Records from a dataset
Start of Block
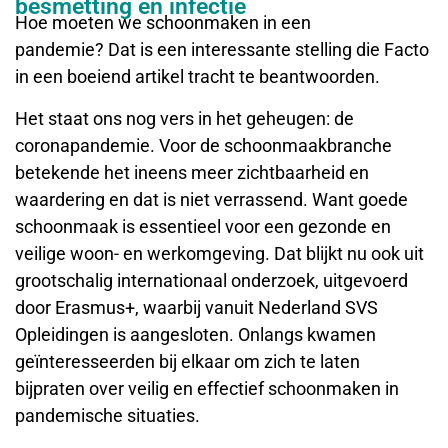
besmetting en infectie
Hoe moeten we schoonmaken in een
pandemie? Dat is een interessante stelling die Facto
in een boeiend artikel tracht te beantwoorden.
Het staat ons nog vers in het geheugen: de
coronapandemie. Voor de schoonmaakbranche
betekende het ineens meer zichtbaarheid en
waardering en dat is niet verrassend. Want goede
schoonmaak is essentieel voor een gezonde en
veilige woon- en werkomgeving. Dat blijkt nu ook uit
grootschalig internationaal onderzoek, uitgevoerd
door Erasmus+, waarbij vanuit Nederland SVS
Opleidingen is aangesloten. Onlangs kwamen
geïnteresseerden bij elkaar om zich te laten
bijpraten over veilig en effectief schoonmaken in
pandemische situaties.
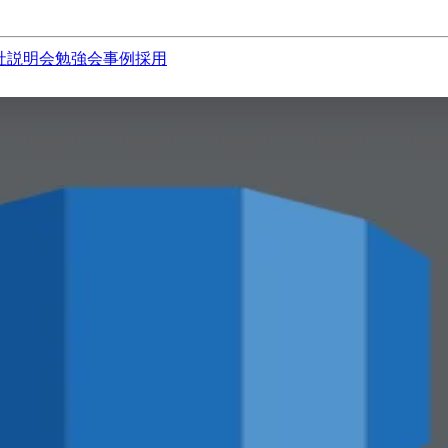
社説明会
勉強会
事例
採用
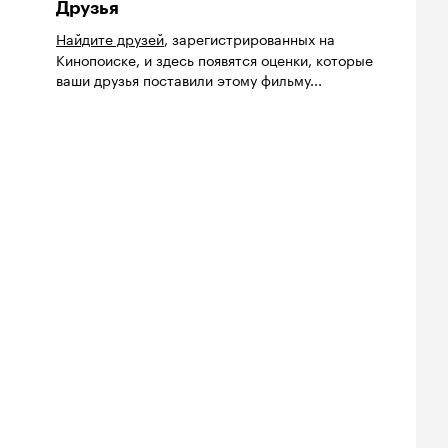
Друзья
Найдите друзей
, зарегистрированных на
Кинопоиске, и здесь появятся оценки, которые
ваши друзья поставили этому фильму...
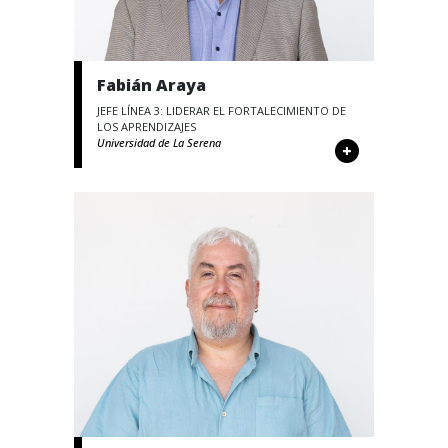
Fabián Araya
JEFE LÍNEA 3: LIDERAR EL FORTALECIMIENTO DE
LOS APRENDIZAJES
Universidad de La Serena
+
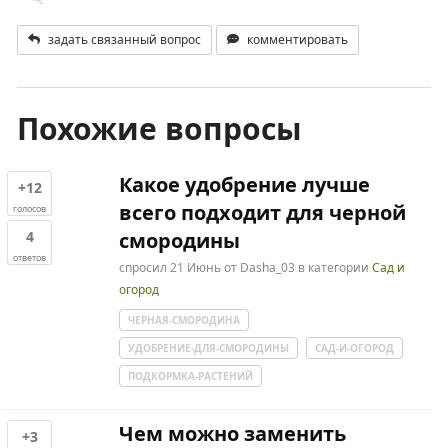
задать связанный вопрос
комментировать
Похожие вопросы
Какое удобрение лучше
+12
всего подходит для черной
голосов
4
смородины
ответов
спросил
21 Июнь
от
Dasha_03
в категории
Сад и
огород
ЧЕРНАЯ-СМОРОДИНА
УДОБРЕНИЕ-ДЛЯ-СМОРОДИНЫ
САД-И-ОГОРОД
ПОДКОРМКА-РАСТЕНИЙ
Чем можно заменить
+3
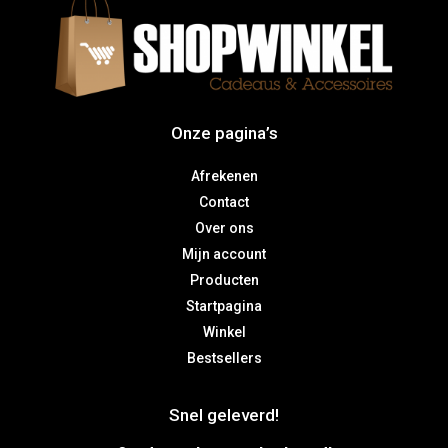
Onze pagina’s
Afrekenen
Contact
Over ons
Mijn account
Producten
Startpagina
Winkel
Bestsellers
Snel geleverd!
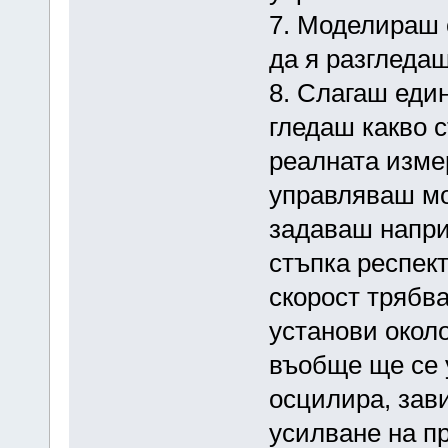
7. Моделираш 
да я разгледаш
8. Слагаш еди
гледаш какво 
реалната измер
управляваш мот
задаваш напри
стъпка респек
скорост трябва
установи около
въобще ще се 
осцилира, зав
усилване на п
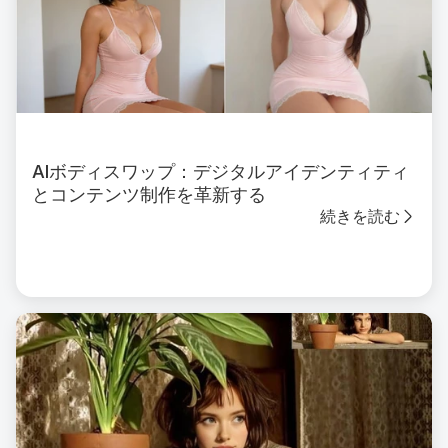
AIボディスワップ：デジタルアイデンティティ
とコンテンツ制作を革新する
続きを読む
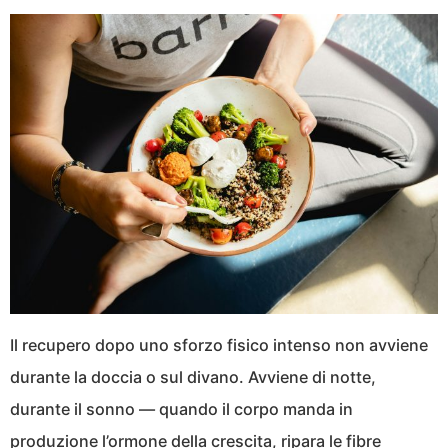
Il recupero dopo uno sforzo fisico intenso non avviene
durante la doccia o sul divano. Avviene di notte,
durante il sonno — quando il corpo manda in
produzione l’ormone della crescita, ripara le fibre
End of Block
▶ What to work on
Apart from the pictures, repeat the data above exactly.

▶ Solution to the problem
besmetting en infectie
Hoe moeten we schoonmaken in een
pandemie? Dat is een interessante stelling die Facto
in een boeiend artikel tracht te beantwoorden.
Het staat ons nog vers in het geheugen: de
coronapandemie. Voor de schoonmaakbranche
betekende het ineens meer zichtbaarheid en
waardering en dat is niet verrassend. Want goede
schoonmaak is essentieel voor een gezonde en
veilige woon- en werkomgeving. Dat blijkt nu ook uit
grootschalig internationaal onderzoek, uitgevoerd
door Erasmus+, waarbij vanuit Nederland SVS
Opleidingen is aangesloten. Onlangs kwamen
geïnteresseerden bij elkaar om zich te laten
bijpraten over veilig en effectief schoonmaken in
pandemische situaties.
社説明会
勉強会
事例
採用
Друзья
Найдите друзей
, зарегистрированных на
Кинопоиске, и здесь появятся оценки, которые
ваши друзья поставили этому фильму...
Fabián Araya
JEFE LÍNEA 3: LIDERAR EL FORTALECIMIENTO DE
LOS APRENDIZAJES
Universidad de La Serena
+
задать связанный вопрос
комментировать
Похожие вопросы
Какое удобрение лучше
+12
всего подходит для черной
голосов
4
смородины
ответов
спросил
21 Июнь
от
Dasha_03
в категории
Сад и
огород
ЧЕРНАЯ-СМОРОДИНА
УДОБРЕНИЕ-ДЛЯ-СМОРОДИНЫ
САД-И-ОГОРОД
ПОДКОРМКА-РАСТЕНИЙ
Чем можно заменить
+3
Onze pagina’s
Afrekenen
Contact
Over ons
Mijn account
Producten
Startpagina
Winkel
Bestsellers
Snel geleverd!
7. Моделираш 
да я разгледаш
8. Слагаш еди
гледаш какво 
реалната измер
управляваш мот
задаваш напри
стъпка респек
скорост трябва
установи около
въобще ще се 
осцилира, зав
усилване на п
AIボディスワップ：デジタルアイデンティティ
とコンテンツ制作を革新する
続きを読む
Il recupero dopo uno sforzo fisico intenso non avviene
durante la doccia o sul divano. Avviene di notte,
durante il sonno — quando il corpo manda in
produzione l’ormone della crescita, ripara le fibre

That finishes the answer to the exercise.